━━ Data extract

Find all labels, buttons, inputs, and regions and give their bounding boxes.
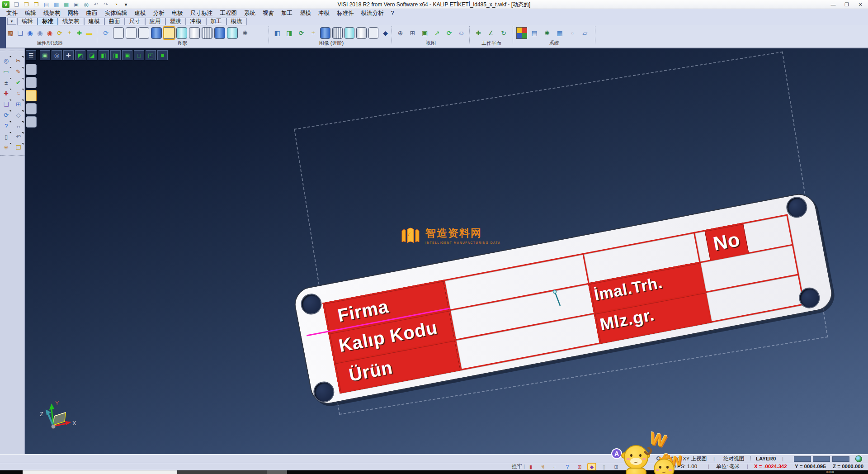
view-back-icon[interactable]: □ [134, 50, 144, 60]
attr-page-icon[interactable]: ❏ [16, 27, 24, 39]
image-export-icon[interactable]: ▤ [529, 27, 540, 39]
view-top-icon[interactable]: ◩ [75, 50, 85, 60]
menu-item[interactable]: 冲模 [315, 9, 333, 17]
view-front-icon[interactable]: ▣ [122, 50, 132, 60]
filter-traffic-icon[interactable]: ◉ [46, 27, 54, 39]
menu-item[interactable]: 分析 [150, 9, 168, 17]
system-settings-icon[interactable]: ✱ [542, 27, 552, 39]
absolute-view-label[interactable]: 绝对视图 [723, 455, 744, 463]
gift-status-icon[interactable]: ⊞ [576, 464, 583, 470]
view-zoom-icon[interactable]: ◎ [52, 50, 62, 60]
zoom-window-icon[interactable]: ▣ [420, 27, 430, 39]
adv-cyl-wire-icon[interactable] [368, 27, 379, 39]
ribbon-tab[interactable]: 加工 [206, 18, 226, 25]
regen-icon[interactable]: ⟳ [100, 27, 111, 39]
wireframe-cyl-icon[interactable] [202, 27, 212, 39]
menu-item[interactable]: 塑模 [296, 9, 315, 17]
solid-tool-icon[interactable]: ◇ [13, 110, 24, 120]
zoom-box-icon[interactable]: ⊞ [407, 27, 418, 39]
transparent-cyl-icon[interactable] [176, 27, 187, 39]
folder-tool-icon[interactable]: ❐ [13, 142, 24, 152]
color-table-icon[interactable] [516, 27, 527, 39]
ribbon-tab[interactable]: 模流 [226, 18, 247, 25]
zoom-tool-icon[interactable]: ◎ [0, 56, 12, 66]
menu-item[interactable]: 系统 [241, 9, 259, 17]
adv-traffic-icon[interactable]: ◨ [284, 27, 295, 39]
menu-item[interactable]: 线架构 [40, 9, 64, 17]
viewport-canvas[interactable]: ☰▣◎✚◩◪◧◨▣□◰■ 智造资料网 INTELLIGENT MANUFACTU… [25, 48, 868, 454]
view-slot-2[interactable] [813, 456, 830, 462]
layer-slot-1-icon[interactable] [26, 64, 37, 75]
layer-slot-5-icon[interactable] [26, 116, 37, 128]
bulb-status-icon[interactable]: ▯ [600, 464, 608, 470]
ribbon-tab[interactable]: 建模 [84, 18, 104, 25]
adv-cyl-page-icon[interactable] [356, 27, 367, 39]
ribbon-tab[interactable]: 编辑 [17, 18, 38, 25]
curve-tool-icon[interactable]: ✎ [13, 66, 24, 76]
zoom-pm-tool-icon[interactable]: ± [0, 77, 12, 87]
measure-tool-icon[interactable]: ↔ [13, 121, 24, 131]
adv-show-icon[interactable]: ◧ [272, 27, 283, 39]
ribbon-tab[interactable]: 塑膜 [165, 18, 186, 25]
ribbon-tab[interactable]: 标准 [38, 18, 58, 25]
ribbon-tab[interactable]: 线架构 [58, 18, 84, 25]
delete-tool-icon[interactable]: ✂ [13, 56, 24, 66]
shaded-cyl-icon[interactable] [151, 27, 162, 39]
hidden-line-cyl-icon[interactable] [189, 27, 200, 39]
menu-item[interactable]: 尺寸标注 [187, 9, 217, 17]
view-slot-3[interactable] [832, 456, 849, 462]
adv-cyl-stripe-icon[interactable] [332, 27, 343, 39]
help-tool-icon[interactable]: ? [0, 121, 12, 131]
menu-item[interactable]: 建模 [131, 9, 150, 17]
pan-view-icon[interactable]: ↗ [432, 27, 442, 39]
view-shaded-icon[interactable]: ■ [157, 50, 168, 60]
workplane-status-icon[interactable]: ◆ [588, 464, 595, 470]
maximize-icon[interactable]: ❐ [840, 0, 854, 9]
filter-refresh-icon[interactable]: ⟳ [56, 27, 64, 39]
spline-tool-icon[interactable]: ≈ [13, 88, 24, 98]
shaded-cyl-active-icon[interactable] [164, 27, 175, 39]
attributes-tool-icon[interactable]: ❏ [0, 99, 12, 109]
menu-item[interactable]: 电极 [168, 9, 187, 17]
tab-dropdown-icon[interactable]: ▾ [7, 18, 16, 25]
battery-status-icon[interactable]: ▮ [527, 464, 534, 470]
shade-view-icon[interactable]: ☺ [456, 27, 467, 39]
frame-tool-icon[interactable]: ▭ [0, 66, 12, 76]
display-settings-icon[interactable]: ✱ [240, 27, 250, 39]
wire-cyl-1-icon[interactable] [113, 27, 124, 39]
workplane-rotate-icon[interactable]: ↻ [498, 27, 509, 39]
menu-item[interactable]: 加工 [278, 9, 296, 17]
adv-cyl-blue-icon[interactable] [320, 27, 330, 39]
shade-mode-icon[interactable]: ◆ [380, 27, 391, 39]
menu-item[interactable]: 标准件 [333, 9, 358, 17]
ribbon-tab[interactable]: 冲模 [186, 18, 206, 25]
data-table-icon[interactable]: ▦ [554, 27, 565, 39]
ribbon-tab[interactable]: 曲面 [104, 18, 125, 25]
axis-tool-icon[interactable]: ✚ [0, 88, 12, 98]
grid-tool-icon[interactable]: ⊞ [13, 99, 24, 109]
draft-view-icon[interactable]: ▱ [580, 27, 590, 39]
menu-item[interactable]: 曲面 [83, 9, 101, 17]
adv-cyl-check-icon[interactable] [344, 27, 355, 39]
ribbon-tab[interactable]: 应用 [145, 18, 165, 25]
zoom-extents-icon[interactable]: ⊕ [395, 27, 406, 39]
help-status-icon[interactable]: ? [564, 464, 571, 470]
menu-item[interactable]: 编辑 [21, 9, 40, 17]
undo-tool-icon[interactable]: ↶ [13, 132, 24, 142]
lock-toggle[interactable]: 拴牢 [512, 463, 522, 470]
adv-plusminus-icon[interactable]: ± [308, 27, 319, 39]
view-bottom-icon[interactable]: ◪ [87, 50, 97, 60]
wire-cyl-3-icon[interactable] [138, 27, 149, 39]
close-icon[interactable]: ✕ [854, 0, 867, 9]
globe-icon[interactable] [855, 455, 862, 462]
menu-item[interactable]: 网格 [64, 9, 83, 17]
menu-item[interactable]: 实体编辑 [101, 9, 131, 17]
menu-item[interactable]: 视窗 [259, 9, 278, 17]
attr-paint-icon[interactable]: ▩ [6, 27, 14, 39]
layer-copy-icon[interactable] [227, 27, 238, 39]
filter-hide-icon[interactable]: ◉ [36, 27, 44, 39]
filter-plusminus-icon[interactable]: ± [66, 27, 74, 39]
key-status-icon[interactable]: ⌐ [552, 464, 559, 470]
filter-plus-icon[interactable]: ✚ [75, 27, 83, 39]
grid-status-icon[interactable]: ⊞ [613, 464, 620, 470]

━━━━

» **Assignment**
Show each line from the listing above that includes the word "slot".

» **Answer to the problem**
view-slot-2[interactable] [813, 456, 830, 462]
layer-slot-1-icon[interactable] [26, 64, 37, 75]
layer-slot-5-icon[interactable] [26, 116, 37, 128]
view-slot-3[interactable] [832, 456, 849, 462]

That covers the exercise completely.